Synthetic opioids have taken on a bogeyman status that is both welldeserved and prone to wild exaggeration. Contrary to popular rumour — and one well-documented triple-fatality case in the US — cocaine is almost never adulterated with synthetic opioids. Much of the confusion comes down to the lazy habits of drug dealers, who cut their heroin on the same tables as their coke, without wiping down in between. But other categories of more mass-market drugs do lend themselves to substitution. Xanax, for instance. The Valium-style tranquilliser has been picked up seven times in recent months by the Welsh Emerging Drugs and Identification of Novel Substances Project, or Wedinos, as containing nitazenes. For now, the early warning signals are only trembling, not shaking.

In 2021, there were 4,859 deaths related to drug poisoning registered in England and Wales. That was the ninth consecutive annual rise — and the highest figure since records began in 1993. Yet it’s still a drop in the ocean compared with the US, where there are more than four times as many drug deaths per capita.

The ever-resourceful global heroin smuggling community has sufficient stockpiles to keep serving the European market: there is latency in the system. ‘For years Afghan opium farmers have been producing a surfeit of opium,’ says Max Daly, global drugs editor at Vice. ‘They store this on farms because it will never fall in value, only become more valuable, especially if there is ever a shortage and opium prices go up. Also, outside of farms, for the same reasons, traders based across Afghanistan have also stockpiled large amounts of opium. This means that the reduction in opium production will take at least a year or two to have any impact on the European markets.’

But what happens when that stockpile runs out? For now, the most honest answer is that no one knows. ‘If I had a pound for everyone who claimed they could predict drug market trends, I’d have enough to pay my gas bill for two weeks,’ says Linnell.

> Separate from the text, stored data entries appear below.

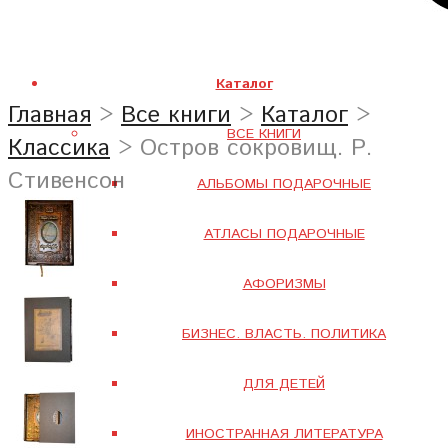
Каталог
Главная
>
Все книги
>
Каталог
>
ВСЕ КНИГИ
Классика
> Остров сокровищ. Р.
Стивенсон
АЛЬБОМЫ ПОДАРОЧНЫЕ
АТЛАСЫ ПОДАРОЧНЫЕ
АФОРИЗМЫ
БИЗНЕС. ВЛАСТЬ. ПОЛИТИКА
ДЛЯ ДЕТЕЙ
ИНОСТРАННАЯ ЛИТЕРАТУРА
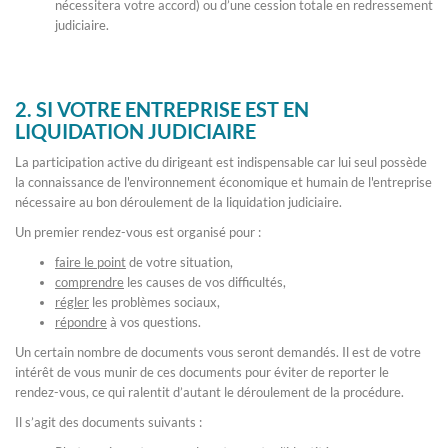
nécessitera votre accord) ou d’une cession totale en redressement
judiciaire.
2. SI VOTRE ENTREPRISE EST EN
LIQUIDATION JUDICIAIRE
La participation active du dirigeant est indispensable car lui seul possède
la connaissance de l'environnement économique et humain de l'entreprise
nécessaire au bon déroulement de la liquidation judiciaire.
Un premier rendez-vous est organisé pour :
faire le point
de votre situation,
comprendre
les causes de vos difficultés,
régler
les problèmes sociaux,
répondre
à vos questions.
Un certain nombre de documents vous seront demandés. Il est de votre
intérêt de vous munir de ces documents pour éviter de reporter le
rendez-vous, ce qui ralentit d’autant le déroulement de la procédure.
Il s’agit des documents suivants :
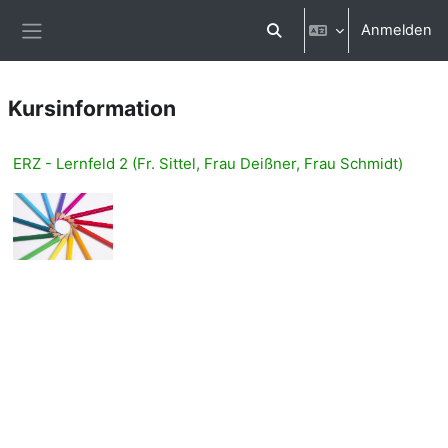
Zum Hauptinhalt
Anmelden
Sucheingabe umschalten
Website-Übersicht
Kursinformation
ERZ - Lernfeld 2 (Fr. Sittel, Frau Deißner, Frau Schmidt)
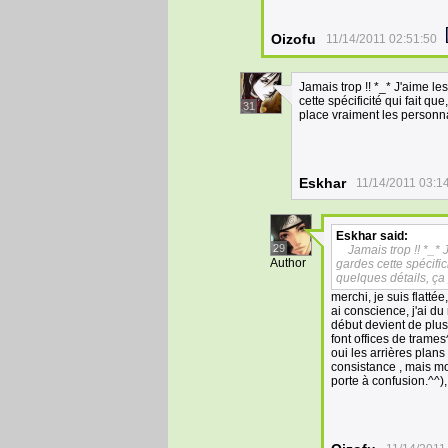
Oizofu
11/14/2011 02:51:50
Jamais trop !! *_* J'aime le
cette spécificité qui fait 
31
place vraiment les personn
Eskhar
11/14/2011 03:1
Eskhar
said:
29
Jamais trop !! *_* 
Author
gardes cette spécifi
quelques détails, ç
merchi, je suis flatté
ai conscience, j'ai du
début devient de plus 
font offices de trames
oui les arrières plans
consistance , mais mon
porte à confusion.^^)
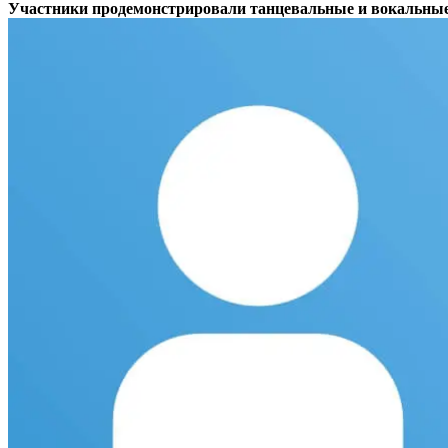
Участники продемонстрировали танцевальные и вокальные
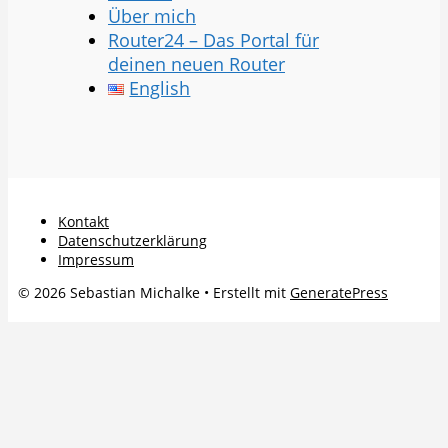
Über mich
Router24 – Das Portal für
deinen neuen Router
English
Kontakt
Datenschutzerklärung
Impressum
© 2026 Sebastian Michalke
• Erstellt mit
GeneratePress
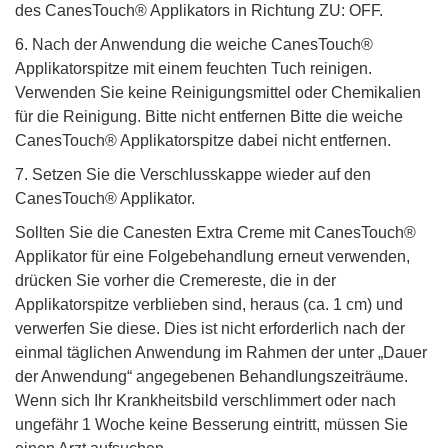
des CanesTouch® Applikators in Richtung ZU: OFF.
6. Nach der Anwendung die weiche CanesTouch®
Applikatorspitze mit einem feuchten Tuch reinigen.
Verwenden Sie keine Reinigungsmittel oder Chemikalien
für die Reinigung. Bitte nicht entfernen Bitte die weiche
CanesTouch® Applikatorspitze dabei nicht entfernen.
7. Setzen Sie die Verschlusskappe wieder auf den
CanesTouch® Applikator.
Sollten Sie die Canesten Extra Creme mit CanesTouch®
Applikator für eine Folgebehandlung erneut verwenden,
drücken Sie vorher die Cremereste, die in der
Applikatorspitze verblieben sind, heraus (ca. 1 cm) und
verwerfen Sie diese. Dies ist nicht erforderlich nach der
einmal täglichen Anwendung im Rahmen der unter „Dauer
der Anwendung“ angegebenen Behandlungszeiträume.
Wenn sich Ihr Krankheitsbild verschlimmert oder nach
ungefähr 1 Woche keine Besserung eintritt, müssen Sie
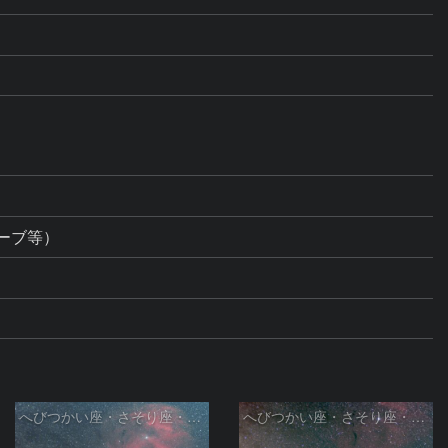
ーブ等）
へびつかい座・さそり座・いて座と天の川
へびつかい座・さそり座・いて座と天の川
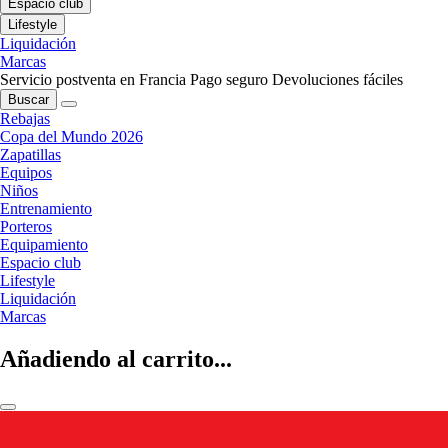
Espacio club
Lifestyle
Liquidación
Marcas
Servicio postventa en Francia
Pago seguro
Devoluciones fáciles
Buscar
Rebajas
Copa del Mundo 2026
Zapatillas
Equipos
Niños
Entrenamiento
Porteros
Equipamiento
Espacio club
Lifestyle
Liquidación
Marcas
Añadiendo al carrito...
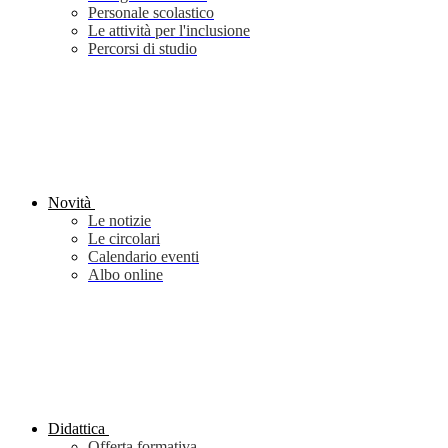
Personale scolastico
Le attività per l'inclusione
Percorsi di studio
Novità
Le notizie
Le circolari
Calendario eventi
Albo online
Didattica
Offerta formativa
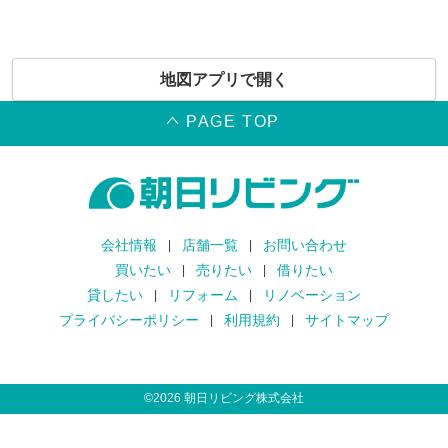
地図アプリで開く
PAGE TOP
会社情報
店舗一覧
お問い合わせ
買いたい
売りたい
借りたい
貸したい
リフォーム
リノベーション
プライバシーポリシー
利用規約
サイトマップ
©
2026
朝日リビング株式会社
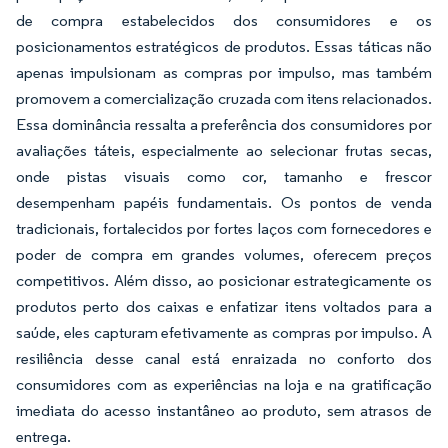
de compra estabelecidos dos consumidores e os
posicionamentos estratégicos de produtos. Essas táticas não
apenas impulsionam as compras por impulso, mas também
promovem a comercialização cruzada com itens relacionados.
Essa dominância ressalta a preferência dos consumidores por
avaliações táteis, especialmente ao selecionar frutas secas,
onde pistas visuais como cor, tamanho e frescor
desempenham papéis fundamentais. Os pontos de venda
tradicionais, fortalecidos por fortes laços com fornecedores e
poder de compra em grandes volumes, oferecem preços
competitivos. Além disso, ao posicionar estrategicamente os
produtos perto dos caixas e enfatizar itens voltados para a
saúde, eles capturam efetivamente as compras por impulso. A
resiliência desse canal está enraizada no conforto dos
consumidores com as experiências na loja e na gratificação
imediata do acesso instantâneo ao produto, sem atrasos de
entrega.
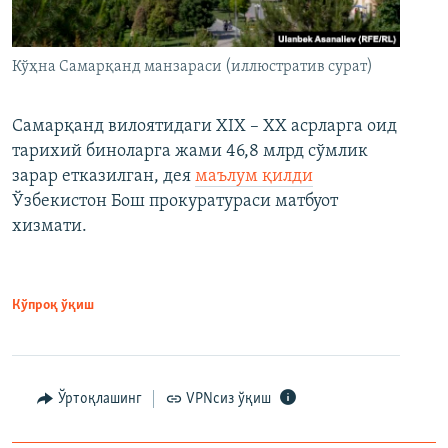
Кўҳна Самарқанд манзараси (иллюстратив сурат)
Самарқанд вилоятидаги XIX – XX асрларга оид
тарихий биноларга жами 46,8 млрд сўмлик
зарар етказилган, дея
маълум қилди
Ўзбекистон Бош прокуратураси матбуот
хизмати.
Кўпроқ ўқиш
Ўртоқлашинг
VPNсиз ўқиш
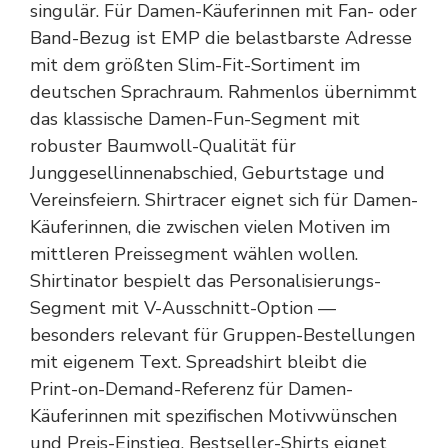
singulär. Für Damen-Käuferinnen mit Fan- oder
Band-Bezug ist EMP die belastbarste Adresse
mit dem größten Slim-Fit-Sortiment im
deutschen Sprachraum. Rahmenlos übernimmt
das klassische Damen-Fun-Segment mit
robuster Baumwoll-Qualität für
Junggesellinnenabschied, Geburtstage und
Vereinsfeiern. Shirtracer eignet sich für Damen-
Käuferinnen, die zwischen vielen Motiven im
mittleren Preissegment wählen wollen.
Shirtinator bespielt das Personalisierungs-
Segment mit V-Ausschnitt-Option —
besonders relevant für Gruppen-Bestellungen
mit eigenem Text. Spreadshirt bleibt die
Print-on-Demand-Referenz für Damen-
Käuferinnen mit spezifischen Motivwünschen
und Preis-Einstieg. Bestseller-Shirts eignet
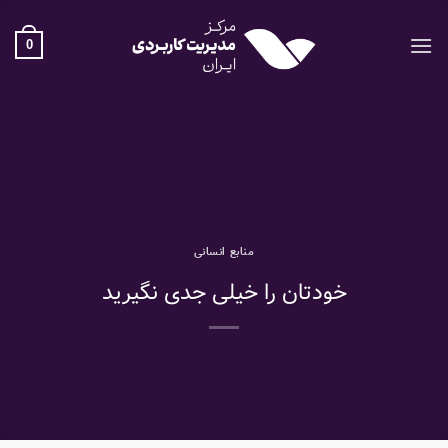
Ski
t
0
conten
منابع انسانی
خودتان را خیلی جدی نگیرید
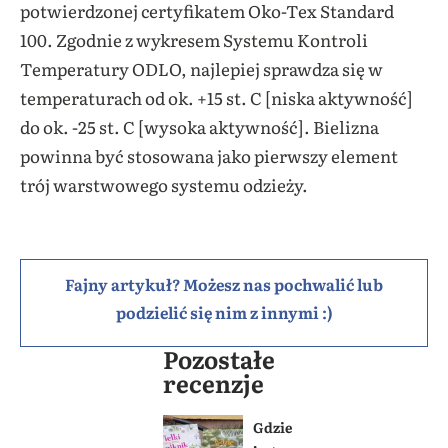
potwierdzonej certyfikatem Oko-Tex Standard
100. Zgodnie z wykresem Systemu Kontroli
Temperatury ODLO, najlepiej sprawdza się w
temperaturach od ok. +15 st. C [niska aktywność]
do ok. -25 st. C [wysoka aktywność]. Bielizna
powinna być stosowana jako pierwszy element
trój warstwowego systemu odzieży.
Fajny artykuł? Możesz nas pochwalić lub
podzielić się nim z innymi :)
Pozostałe
recenzje
Gdzie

After all, one of Blair and Bush’s key motivations for invading Afghanistan was meant to be wiping out the Taliban’s opium production. If you’d been shorting heroin in 2002, you’d have lost your shirt. And what if this time, for once, it is for real? ‘If that did happen,’ says Daly, ‘it would be catastrophic in terms of the number of deaths. The US opioid crisis would look small compared to a global opioid crisis.’ It’s a curious paradox, but in 2024 we might be best off wishing heroin on ourselves.